[View in Colaboratory](https://colab.research.google.com/github/janilles/dfdapp/blob/master/dfd_risk_levels.ipynb)

# Drink Free Days app 
# RISK LEVELS ANALYSIS
Looking at the reduction in alcohol units consuption and subsquent risk levels reduction among Drink Free Days app users.

## Questions answered in this notebook
- How many users have reduced their risk level (and alcohol unit consumption) and by how much?
  - Comparing typical week with drink free days achieved while using the app (in four weeks after campaign lauch).
  - Shifts in Higher/Increasing/Lower risk levels before (typical week) and after using the app.

## Data set
Relational database behind the app - RDS instance on AWS.

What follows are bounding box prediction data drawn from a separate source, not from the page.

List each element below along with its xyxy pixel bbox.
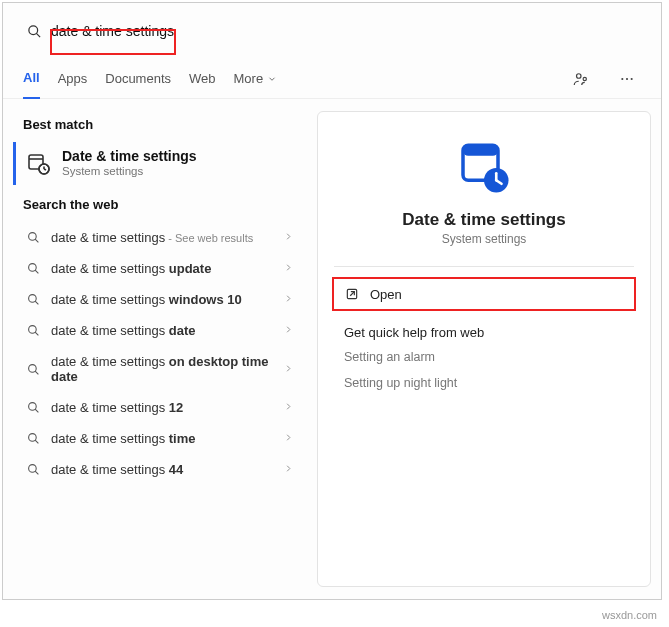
search-icon [25, 363, 41, 376]
chevron-right-icon [283, 431, 299, 446]
chevron-right-icon [283, 323, 299, 338]
svg-point-27 [28, 465, 36, 473]
svg-point-2 [577, 73, 582, 78]
svg-line-26 [35, 440, 38, 443]
web-result-text: date & time settings - See web results [51, 230, 273, 245]
tab-more[interactable]: More [234, 60, 278, 98]
search-input[interactable] [43, 17, 651, 45]
svg-line-28 [35, 471, 38, 474]
chevron-right-icon [283, 261, 299, 276]
web-result-text: date & time settings 12 [51, 400, 273, 415]
best-match-sub: System settings [62, 165, 197, 177]
svg-point-13 [28, 233, 36, 241]
web-result-row[interactable]: date & time settings time [13, 423, 307, 454]
open-label: Open [370, 287, 402, 302]
web-result-row[interactable]: date & time settings date [13, 315, 307, 346]
web-result-row[interactable]: date & time settings update [13, 253, 307, 284]
tab-more-label: More [234, 60, 264, 98]
search-icon [25, 24, 43, 39]
web-result-text: date & time settings windows 10 [51, 292, 273, 307]
search-icon [25, 262, 41, 275]
svg-line-22 [35, 371, 38, 374]
svg-point-21 [28, 364, 36, 372]
web-result-row[interactable]: date & time settings - See web results [13, 222, 307, 253]
best-match-heading: Best match [23, 117, 303, 132]
details-title: Date & time settings [318, 210, 650, 230]
search-icon [25, 293, 41, 306]
quick-link[interactable]: Setting an alarm [344, 350, 650, 364]
results-panel: Best match Date & time settings System s… [3, 99, 313, 599]
web-result-row[interactable]: date & time settings 44 [13, 454, 307, 485]
svg-line-12 [44, 169, 46, 170]
svg-line-1 [36, 33, 40, 37]
svg-point-17 [28, 295, 36, 303]
web-result-text: date & time settings time [51, 431, 273, 446]
web-result-row[interactable]: date & time settings windows 10 [13, 284, 307, 315]
chevron-right-icon [283, 400, 299, 415]
web-result-text: date & time settings on desktop time dat… [51, 354, 273, 384]
tab-all[interactable]: All [23, 59, 40, 99]
svg-point-5 [626, 77, 628, 79]
svg-point-3 [583, 77, 586, 80]
best-match-item[interactable]: Date & time settings System settings [13, 142, 307, 185]
tab-web[interactable]: Web [189, 60, 216, 98]
more-options-icon[interactable] [613, 65, 641, 93]
svg-line-14 [35, 239, 38, 242]
calendar-clock-icon [26, 151, 50, 175]
svg-point-4 [621, 77, 623, 79]
tab-apps[interactable]: Apps [58, 60, 88, 98]
app-large-icon [318, 140, 650, 196]
search-bar[interactable] [3, 3, 661, 59]
search-icon [25, 432, 41, 445]
svg-point-19 [28, 326, 36, 334]
svg-rect-30 [463, 145, 498, 156]
web-result-text: date & time settings 44 [51, 462, 273, 477]
search-window: All Apps Documents Web More Best match D… [2, 2, 662, 600]
svg-point-25 [28, 434, 36, 442]
svg-line-20 [35, 332, 38, 335]
svg-line-35 [350, 292, 354, 296]
svg-line-24 [35, 409, 38, 412]
chevron-right-icon [283, 362, 299, 377]
quick-help-heading: Get quick help from web [344, 325, 650, 340]
details-panel: Date & time settings System settings Ope… [317, 111, 651, 587]
search-icon [25, 324, 41, 337]
svg-point-23 [28, 403, 36, 411]
svg-line-18 [35, 301, 38, 304]
svg-point-0 [28, 25, 37, 34]
search-icon [25, 401, 41, 414]
search-icon [25, 231, 41, 244]
best-match-title: Date & time settings [62, 148, 197, 164]
chevron-right-icon [283, 230, 299, 245]
open-action[interactable]: Open [332, 277, 636, 311]
tab-documents[interactable]: Documents [105, 60, 171, 98]
quick-link[interactable]: Setting up night light [344, 376, 650, 390]
search-web-heading: Search the web [23, 197, 303, 212]
web-result-row[interactable]: date & time settings on desktop time dat… [13, 346, 307, 392]
svg-line-16 [35, 270, 38, 273]
account-switch-icon[interactable] [567, 65, 595, 93]
filter-tabs: All Apps Documents Web More [3, 59, 661, 99]
web-result-row[interactable]: date & time settings 12 [13, 392, 307, 423]
svg-point-15 [28, 264, 36, 272]
details-sub: System settings [318, 232, 650, 246]
chevron-right-icon [283, 292, 299, 307]
divider [334, 266, 634, 267]
web-result-text: date & time settings date [51, 323, 273, 338]
web-result-text: date & time settings update [51, 261, 273, 276]
watermark: wsxdn.com [602, 609, 657, 621]
chevron-right-icon [283, 462, 299, 477]
search-icon [25, 463, 41, 476]
open-icon [344, 286, 360, 302]
svg-point-6 [631, 77, 633, 79]
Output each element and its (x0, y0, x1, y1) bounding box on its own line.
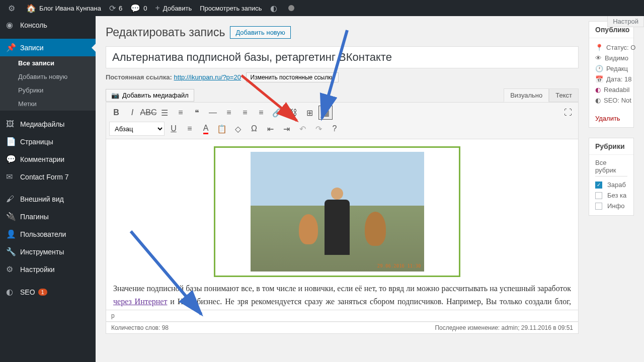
blockquote-button[interactable]: ❝ (190, 106, 204, 120)
add-media-label: Добавить медиафайл (122, 92, 189, 99)
view-post-link[interactable]: Просмотреть запись (196, 0, 266, 16)
yoast-icon: ◐ (595, 97, 601, 104)
wp-logo[interactable]: ⚙ (4, 0, 22, 16)
menu-tools[interactable]: 🔧Инструменты (0, 243, 96, 260)
comments-count: 0 (143, 5, 147, 12)
underline-button[interactable]: U (167, 122, 181, 136)
tab-visual[interactable]: Визуально (504, 88, 549, 102)
paste-button[interactable]: 📋 (215, 122, 229, 136)
element-path: p (111, 312, 115, 319)
menu-contact-form[interactable]: ✉Contact Form 7 (0, 168, 96, 186)
yoast-link[interactable]: ◐ (266, 0, 284, 16)
updates-count: 6 (119, 5, 122, 12)
comment-icon: 💬 (6, 154, 16, 164)
view-label: Просмотреть запись (200, 5, 262, 12)
seo-badge: 1 (38, 289, 47, 296)
seo-status[interactable] (284, 0, 298, 16)
visibility-label: Видимо (605, 54, 628, 62)
tab-text[interactable]: Текст (549, 88, 579, 102)
comments-link[interactable]: 💬0 (126, 0, 151, 16)
justify-button[interactable]: ≡ (183, 122, 197, 136)
strikethrough-button[interactable]: ABC (141, 106, 155, 120)
image-timestamp: 29.06.2016 11:30 (377, 262, 421, 269)
svg-line-1 (242, 75, 297, 121)
word-count: 98 (162, 324, 169, 331)
menu-label: Записи (20, 44, 43, 52)
site-name-link[interactable]: 🏠Блог Ивана Кунпана (22, 0, 105, 16)
numbered-list-button[interactable]: ≡ (174, 106, 188, 120)
submenu-tags[interactable]: Метки (0, 97, 96, 111)
category-label: Зараб (607, 181, 626, 189)
new-label: Добавить (163, 5, 192, 12)
categories-tab[interactable]: Все рубрик (595, 159, 627, 176)
category-label: Инфо (607, 202, 624, 210)
menu-media[interactable]: 🖼Медиафайлы (0, 116, 96, 133)
bullet-list-button[interactable]: ☰ (157, 106, 172, 120)
publish-box: Опублико 📍Статус: О 👁Видимо 🕐Редакц 📅Дат… (589, 21, 634, 128)
status-label: Статус: О (606, 44, 635, 51)
categories-box: Рубрики Все рубрик ✓Зараб Без ка Инфо (589, 138, 634, 216)
add-media-button[interactable]: 📷Добавить медиафайл (106, 89, 194, 102)
yoast-icon: ◐ (270, 4, 277, 13)
gear-icon: ⚙ (6, 264, 16, 274)
yoast-icon: ◐ (6, 287, 16, 297)
hr-button[interactable]: — (206, 106, 220, 120)
menu-seo[interactable]: ◐SEO1 (0, 283, 96, 301)
selected-image-frame[interactable]: 29.06.2016 11:30 (214, 146, 460, 277)
admin-bar: ⚙ 🏠Блог Ивана Кунпана ⟳6 💬0 +Добавить Пр… (0, 0, 644, 16)
menu-pages[interactable]: 📄Страницы (0, 133, 96, 150)
checkbox[interactable] (595, 192, 602, 199)
permalink-url[interactable]: http://ikunpan.ru/?p=20 (174, 73, 241, 81)
fullscreen-button[interactable]: ⛶ (561, 106, 575, 120)
menu-posts[interactable]: 📌Записи (0, 39, 96, 56)
readability-label: Readabil (604, 86, 629, 94)
content-image[interactable]: 29.06.2016 11:30 (251, 152, 424, 272)
dashboard-icon: ◉ (6, 20, 16, 30)
menu-label: Инструменты (20, 248, 64, 256)
wrench-icon: 🔧 (6, 247, 16, 256)
menu-label: Медиафайлы (20, 120, 64, 128)
menu-plugins[interactable]: 🔌Плагины (0, 208, 96, 225)
menu-appearance[interactable]: 🖌Внешний вид (0, 191, 96, 208)
menu-dashboard[interactable]: ◉Консоль (0, 16, 96, 34)
submenu-add-new[interactable]: Добавить новую (0, 70, 96, 83)
italic-button[interactable]: I (125, 106, 139, 120)
menu-settings[interactable]: ⚙Настройки (0, 260, 96, 278)
bold-button[interactable]: B (109, 106, 123, 120)
plugin-icon: 🔌 (6, 212, 16, 221)
screen-options-tab[interactable]: Настрой (607, 16, 644, 27)
svg-line-3 (322, 30, 347, 118)
align-left-button[interactable]: ≡ (222, 106, 236, 120)
checkbox[interactable] (595, 203, 602, 210)
menu-label: Contact Form 7 (20, 173, 68, 181)
seo-label: SEO: Not (604, 97, 631, 104)
text-color-button[interactable]: A (199, 122, 213, 136)
envelope-icon: ✉ (6, 172, 16, 182)
submenu-categories[interactable]: Рубрики (0, 83, 96, 97)
menu-label: Комментарии (20, 155, 64, 163)
add-new-button[interactable]: Добавить новую (230, 26, 290, 39)
revisions-label: Редакц (606, 65, 628, 72)
annotation-arrow-red (236, 70, 307, 131)
editor-tabs: Визуально Текст (504, 88, 579, 102)
comment-icon: 💬 (130, 4, 140, 13)
submenu-all-posts[interactable]: Все записи (0, 56, 96, 70)
svg-line-5 (131, 231, 201, 314)
camera-icon: 📷 (111, 92, 119, 99)
delete-link[interactable]: Удалить (589, 110, 633, 127)
revisions-icon: 🕐 (595, 65, 603, 72)
brush-icon: 🖌 (6, 195, 16, 204)
menu-label: Плагины (20, 213, 49, 221)
new-content-link[interactable]: +Добавить (151, 0, 196, 16)
site-name-label: Блог Ивана Кунпана (39, 5, 101, 12)
checkbox[interactable]: ✓ (595, 182, 602, 189)
updates-link[interactable]: ⟳6 (105, 0, 126, 16)
wordpress-icon: ⚙ (8, 4, 15, 13)
calendar-icon: 📅 (595, 75, 603, 83)
format-select[interactable]: Абзац (109, 122, 165, 136)
media-icon: 🖼 (6, 120, 16, 129)
key-icon: 📍 (595, 44, 603, 51)
menu-comments[interactable]: 💬Комментарии (0, 150, 96, 168)
menu-label: Пользователи (20, 230, 66, 238)
menu-users[interactable]: 👤Пользователи (0, 225, 96, 243)
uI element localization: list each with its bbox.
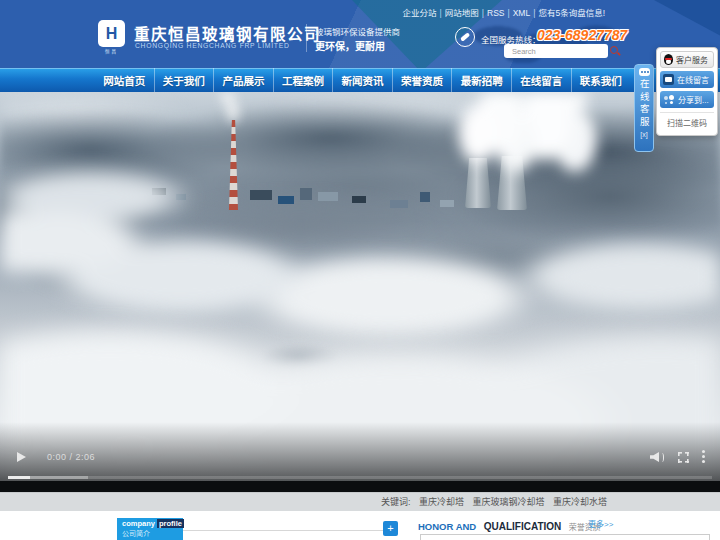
- company-name: 重庆恒昌玻璃钢有限公司: [134, 22, 321, 44]
- topbar-links: 企业分站|网站地图|RSS|XML|您有5条询盘信息!: [401, 6, 607, 18]
- honor-more-link[interactable]: 更多>>: [588, 518, 613, 529]
- nav-item-honor[interactable]: 荣誉资质: [392, 68, 452, 92]
- keyword-link[interactable]: 重庆冷却塔: [419, 497, 464, 507]
- company-profile-more-button[interactable]: +: [383, 521, 398, 536]
- company-profile-cn: 公司简介: [122, 530, 183, 537]
- nav-item-about[interactable]: 关于我们: [154, 68, 214, 92]
- company-profile-header: company profile 公司简介: [117, 518, 183, 540]
- fullscreen-icon[interactable]: [678, 452, 689, 463]
- company-profile-en1: company: [122, 519, 155, 528]
- link-branch-sites[interactable]: 企业分站: [403, 8, 437, 18]
- online-message-button[interactable]: 在线留言: [660, 71, 714, 88]
- volume-icon[interactable]: [650, 452, 664, 462]
- scan-qr-link[interactable]: 扫描二维码: [660, 112, 714, 128]
- phone-icon: [455, 27, 475, 47]
- video-progress-bar[interactable]: [8, 476, 712, 479]
- company-profile-en2: profile: [157, 519, 184, 528]
- honor-title-en2: QUALIFICATION: [484, 521, 562, 532]
- keywords-label: 关键词:: [381, 497, 411, 507]
- link-inquiry-count[interactable]: 您有5条询盘信息!: [538, 8, 605, 18]
- slogan-line2: 更环保，更耐用: [315, 38, 385, 53]
- search-input[interactable]: [504, 47, 609, 56]
- online-service-panel: 客户服务 在线留言 分享到... 扫描二维码: [656, 47, 718, 136]
- slogan-line1: 玻璃钢环保设备提供商: [315, 25, 400, 37]
- service-tab-label: 在线客服: [639, 79, 649, 129]
- more-options-icon[interactable]: [702, 455, 705, 458]
- honor-carousel-box: [420, 534, 710, 540]
- volume-wave: [660, 453, 664, 462]
- online-message-label: 在线留言: [677, 74, 709, 85]
- content-section: company profile 公司简介 + HONOR AND QUALIFI…: [0, 511, 720, 540]
- message-icon: [663, 74, 674, 85]
- homepage: 企业分站|网站地图|RSS|XML|您有5条询盘信息! H 恒昌 重庆恒昌玻璃钢…: [0, 0, 720, 540]
- video-time: 0:00 / 2:06: [47, 452, 95, 462]
- play-button[interactable]: [17, 452, 26, 462]
- progress-played: [8, 476, 30, 479]
- link-xml[interactable]: XML: [513, 8, 530, 18]
- separator: |: [533, 8, 535, 18]
- separator: |: [507, 8, 509, 18]
- site-header: 企业分站|网站地图|RSS|XML|您有5条询盘信息! H 恒昌 重庆恒昌玻璃钢…: [0, 0, 720, 68]
- link-sitemap[interactable]: 网站地图: [445, 8, 479, 18]
- share-button[interactable]: 分享到...: [660, 91, 714, 108]
- service-close-icon[interactable]: [x]: [640, 131, 647, 138]
- link-rss[interactable]: RSS: [487, 8, 504, 18]
- company-logo-icon[interactable]: H: [98, 20, 125, 47]
- volume-speaker: [650, 452, 659, 462]
- logo-caption: 恒昌: [98, 48, 125, 54]
- hero-video-player: 0:00 / 2:06: [0, 92, 720, 492]
- chat-bubble-icon: [639, 68, 650, 76]
- nav-item-home[interactable]: 网站首页: [95, 68, 154, 92]
- nav-item-products[interactable]: 产品展示: [213, 68, 273, 92]
- qq-service-label: 客户服务: [676, 54, 708, 65]
- main-nav: 网站首页 关于我们 产品展示 工程案例 新闻资讯 荣誉资质 最新招聘 在线留言 …: [0, 68, 720, 92]
- honor-title-en1: HONOR AND: [418, 521, 476, 532]
- keyword-link[interactable]: 重庆玻璃钢冷却塔: [472, 497, 544, 507]
- search-bar: [504, 44, 608, 58]
- share-label: 分享到...: [678, 94, 709, 105]
- hotline-number: 023-68927787: [537, 27, 627, 43]
- nav-item-message[interactable]: 在线留言: [511, 68, 571, 92]
- hero-video[interactable]: [0, 92, 720, 492]
- nav-item-contact[interactable]: 联系我们: [571, 68, 631, 92]
- nav-items: 网站首页 关于我们 产品展示 工程案例 新闻资讯 荣誉资质 最新招聘 在线留言 …: [95, 68, 630, 92]
- share-icon: [663, 94, 675, 105]
- keyword-link[interactable]: 重庆冷却水塔: [553, 497, 607, 507]
- keywords-bar: 关键词: 重庆冷却塔 重庆玻璃钢冷却塔 重庆冷却水塔: [0, 492, 720, 511]
- nav-item-cases[interactable]: 工程案例: [273, 68, 333, 92]
- nav-item-jobs[interactable]: 最新招聘: [451, 68, 511, 92]
- header-divider: [306, 24, 307, 52]
- separator: |: [440, 8, 442, 18]
- company-name-en: CHONGQING HENGCHANG FRP LIMITED: [135, 42, 290, 49]
- qq-icon: [664, 54, 673, 65]
- company-profile-underline: [183, 530, 383, 531]
- separator: |: [482, 8, 484, 18]
- online-service-tab[interactable]: 在线客服 [x]: [634, 64, 654, 152]
- qq-service-button[interactable]: 客户服务: [660, 51, 714, 68]
- honor-header: HONOR AND QUALIFICATION 荣誉资质: [418, 516, 601, 534]
- nav-item-news[interactable]: 新闻资讯: [332, 68, 392, 92]
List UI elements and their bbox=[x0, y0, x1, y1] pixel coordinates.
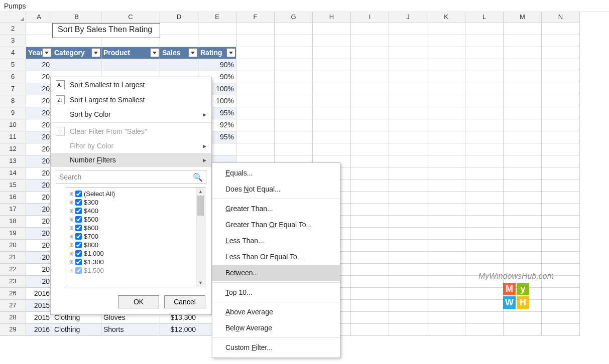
cell[interactable] bbox=[427, 83, 465, 95]
cell[interactable] bbox=[236, 143, 275, 155]
cell[interactable] bbox=[465, 192, 504, 204]
nf-less-equal[interactable]: Less Than Or Equal To... bbox=[212, 249, 340, 265]
cell[interactable] bbox=[542, 131, 580, 143]
row-header[interactable]: 17 bbox=[0, 204, 26, 216]
cell[interactable] bbox=[389, 71, 427, 83]
row-header[interactable]: 19 bbox=[0, 228, 26, 240]
header-rating[interactable]: Rating bbox=[198, 47, 236, 59]
cell[interactable] bbox=[313, 47, 351, 59]
cell[interactable] bbox=[465, 252, 504, 264]
cell[interactable] bbox=[236, 23, 275, 35]
cell[interactable] bbox=[465, 276, 504, 288]
filter-checkbox[interactable] bbox=[75, 191, 82, 197]
cell[interactable] bbox=[313, 131, 351, 143]
nf-below-avg[interactable]: Below Average bbox=[212, 320, 340, 336]
cell[interactable] bbox=[427, 228, 465, 240]
cell[interactable] bbox=[542, 324, 580, 336]
cell[interactable] bbox=[504, 47, 542, 59]
cell[interactable] bbox=[351, 35, 389, 47]
filter-value-item[interactable]: ⊞$1,500 bbox=[68, 266, 203, 275]
cell[interactable] bbox=[389, 95, 427, 107]
row-header[interactable]: 18 bbox=[0, 216, 26, 228]
cell[interactable] bbox=[389, 47, 427, 59]
cell[interactable] bbox=[389, 59, 427, 71]
cell[interactable] bbox=[389, 216, 427, 228]
formula-bar[interactable]: Pumps bbox=[0, 0, 609, 12]
select-all-corner[interactable] bbox=[0, 12, 26, 23]
cell[interactable] bbox=[504, 276, 542, 288]
cell[interactable] bbox=[389, 324, 427, 336]
cell[interactable] bbox=[427, 204, 465, 216]
cell[interactable] bbox=[389, 204, 427, 216]
cell[interactable] bbox=[389, 131, 427, 143]
cell[interactable] bbox=[313, 71, 351, 83]
cell[interactable]: 20 bbox=[26, 264, 52, 276]
col-header-L[interactable]: L bbox=[465, 12, 504, 23]
cell[interactable] bbox=[427, 240, 465, 252]
row-header[interactable]: 8 bbox=[0, 95, 26, 107]
col-header-D[interactable]: D bbox=[160, 12, 198, 23]
cell[interactable] bbox=[275, 119, 313, 131]
cell[interactable] bbox=[351, 228, 389, 240]
cell[interactable] bbox=[542, 312, 580, 324]
cell[interactable] bbox=[504, 143, 542, 155]
cell[interactable] bbox=[427, 192, 465, 204]
cell[interactable] bbox=[504, 312, 542, 324]
cell[interactable] bbox=[160, 35, 198, 47]
cell[interactable] bbox=[465, 143, 504, 155]
cell[interactable] bbox=[465, 312, 504, 324]
cell[interactable] bbox=[160, 23, 198, 35]
cell[interactable] bbox=[389, 179, 427, 192]
cell[interactable] bbox=[542, 23, 580, 35]
cell[interactable] bbox=[504, 71, 542, 83]
cell[interactable]: 20 bbox=[26, 107, 52, 119]
row-header[interactable]: 11 bbox=[0, 131, 26, 143]
col-header-G[interactable]: G bbox=[275, 12, 313, 23]
cell[interactable] bbox=[236, 83, 275, 95]
filter-checkbox[interactable] bbox=[75, 233, 82, 240]
cell[interactable] bbox=[275, 59, 313, 71]
cell[interactable] bbox=[504, 228, 542, 240]
cell[interactable] bbox=[542, 192, 580, 204]
cell[interactable] bbox=[465, 119, 504, 131]
row-header[interactable]: 3 bbox=[0, 35, 26, 47]
cell[interactable] bbox=[313, 119, 351, 131]
nf-greater-than[interactable]: Greater Than... bbox=[212, 201, 340, 217]
scrollbar-thumb[interactable] bbox=[197, 196, 204, 216]
cell[interactable] bbox=[351, 107, 389, 119]
row-header[interactable]: 21 bbox=[0, 252, 26, 264]
cell[interactable] bbox=[542, 179, 580, 192]
cell[interactable] bbox=[427, 179, 465, 192]
cell[interactable] bbox=[389, 240, 427, 252]
row-header[interactable]: 7 bbox=[0, 83, 26, 95]
cell[interactable] bbox=[542, 143, 580, 155]
cell[interactable] bbox=[504, 179, 542, 192]
cell[interactable] bbox=[427, 324, 465, 336]
cell[interactable] bbox=[351, 155, 389, 167]
cell[interactable] bbox=[236, 95, 275, 107]
cell[interactable] bbox=[236, 119, 275, 131]
nf-above-avg[interactable]: Above Average bbox=[212, 304, 340, 320]
cell[interactable] bbox=[351, 71, 389, 83]
cell[interactable] bbox=[198, 23, 236, 35]
row-header[interactable]: 5 bbox=[0, 59, 26, 71]
cell[interactable] bbox=[504, 204, 542, 216]
cell[interactable] bbox=[351, 59, 389, 71]
cell[interactable] bbox=[52, 59, 101, 71]
filter-dropdown-icon[interactable] bbox=[42, 48, 51, 57]
row-header[interactable]: 10 bbox=[0, 119, 26, 131]
cell[interactable]: 20 bbox=[26, 216, 52, 228]
row-header[interactable]: 29 bbox=[0, 324, 26, 336]
cell[interactable] bbox=[465, 35, 504, 47]
cell[interactable] bbox=[427, 276, 465, 288]
cell[interactable] bbox=[389, 155, 427, 167]
row-header[interactable]: 27 bbox=[0, 300, 26, 312]
cell[interactable] bbox=[275, 83, 313, 95]
cell[interactable] bbox=[427, 119, 465, 131]
row-header[interactable]: 9 bbox=[0, 107, 26, 119]
cell[interactable] bbox=[389, 228, 427, 240]
cell[interactable]: $12,000 bbox=[160, 324, 198, 336]
cell[interactable] bbox=[465, 23, 504, 35]
cell[interactable] bbox=[542, 107, 580, 119]
cell[interactable]: 2016 bbox=[26, 288, 52, 300]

# Credentials to run the notebook

## Google Drive authentication (optional)
NOTE: If login credentials are hardcoded into the database connection (code cell below) this step in not necesary. Otherwise: 

Install and authenticate [PyDrive](https://pythonhosted.org/PyDrive/index.html) for loading files from Google Drive so that database passwords aren't hardcoded into the notebook.

In [0]:
# added -q for suppressing output
!pip install -U -q PyDrive

# see PyDrive documentation for libraries code snippets
from pydrive.auth import GoogleAuth
from pydrive.drive import GoogleDrive
from google.colab import auth
from oauth2client.client import GoogleCredentials

# authenticate and create the PyDrive client
auth.authenticate_user()
gauth = GoogleAuth()
gauth.credentials = GoogleCredentials.get_application_default()
drive = GoogleDrive(gauth)

## Database connection
- Connecting to AWS RDS database with [PyMySQL](https://pymysql.readthedocs.io/en/latest/user/examples.html).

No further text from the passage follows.